> **The problem**
Please set down every entry again exactly as it stands, without the pictures.

(Source records)
╔══

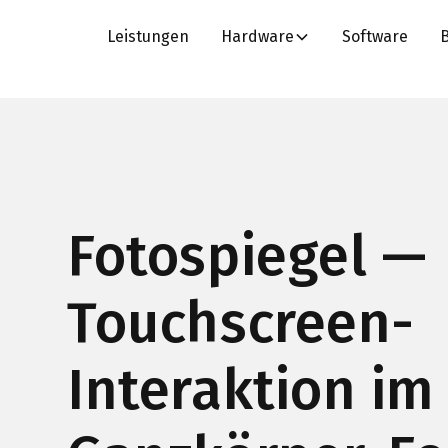
Leistungen
Hardware
Software
Fotospiegel —
Touchscreen-
Interaktion im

╚══

> **Answer section**
Leistungen
Hardware
Software
Fotospiegel —
Touchscreen-
Interaktion im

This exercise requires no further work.